Breakfast:  Cereal, milk, tea.  Your roommates reuse tea bags, but this is too reminiscent of that Depression-era mockumentary where they actually cut the penny in half.  Reusing tea bags is like eating a bagel someone chewed first.

Exercise:  Think about it this way.  You want to conserve calories.  Only rich people want to be in shape.  You want to eat as much as possible, as cheaply as possible.  If that means having a few TD Bank lollipops (green and/or purple) while just checking in on your incubating account, consider it lunch.

Lunch:  2 lollipops from the bank.

If you work in the food industry, eat as much as possible on the job.  If you work in a kitchen, you’re golden.  And probably fat.  But be careful:  it’s best not to go into work hungry, because you will become obsessed with how to best filch food on the sly.  While chopping those carrots, your only thought is how to get a good-sized chunk to pop in your mouth.  The pastry dough is uneven?  Trim that sucker.  The walk-in fridge is a great opportunity, those rows of quart containers just crying to be pried open and sampled.  Just don’t let anyone walk in on you with your figurative pants down, half a square of cold squash lasagna stuffed down your frost-breathing maw.

Dinner in the food industry:  midnight, after you’ve finished cleaning behind the stoves and mopped the floor of the predecessors to the chicken that’s now on your plate.

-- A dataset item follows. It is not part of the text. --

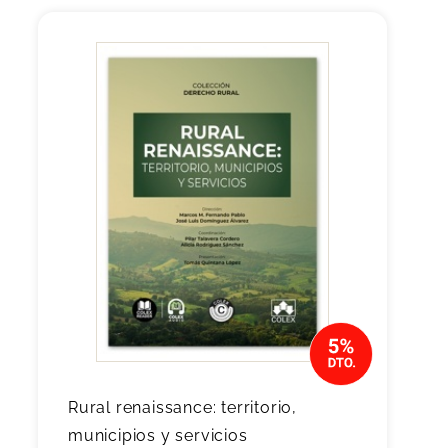
Rural renaissance: territorio,
municipios y servicios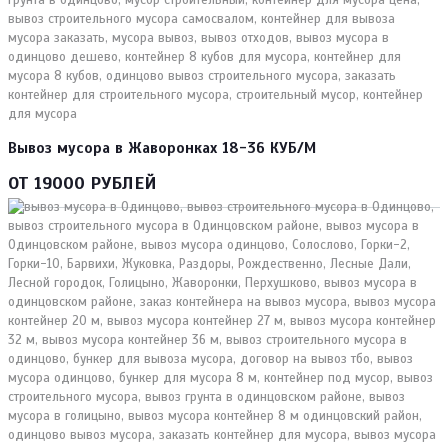
Вывоз мусора в Жаворонках 18-36 КУБ/М
ОТ 19000 РУБЛЕЙ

If you’re a waitress in a fancy place, good luck.  Food filching is virtually impossible in between yelling at/getting yelled at by the expeditor, burning yourself on other people’s dinners, bowing and smiling at annoying patrons.  Dinner:  midnight.  You’re too tired to be hungry anymore.  Look on the bright side: no one likes a fat waitress!

Bussers:  Gross, don’t even think about eating off the plates you’re clearing.  Well, unless it looks really good and relatively untouched.

If you don’t work in the food industry, you probably should.  Unless you want to subsist off of the packaged goods that sometimes show up during holidays and birthdays.

Day 2:  Rinse and repeat.  For every inquiry on Craigslist you send out, treat yourself to a spoonful of peanut butter.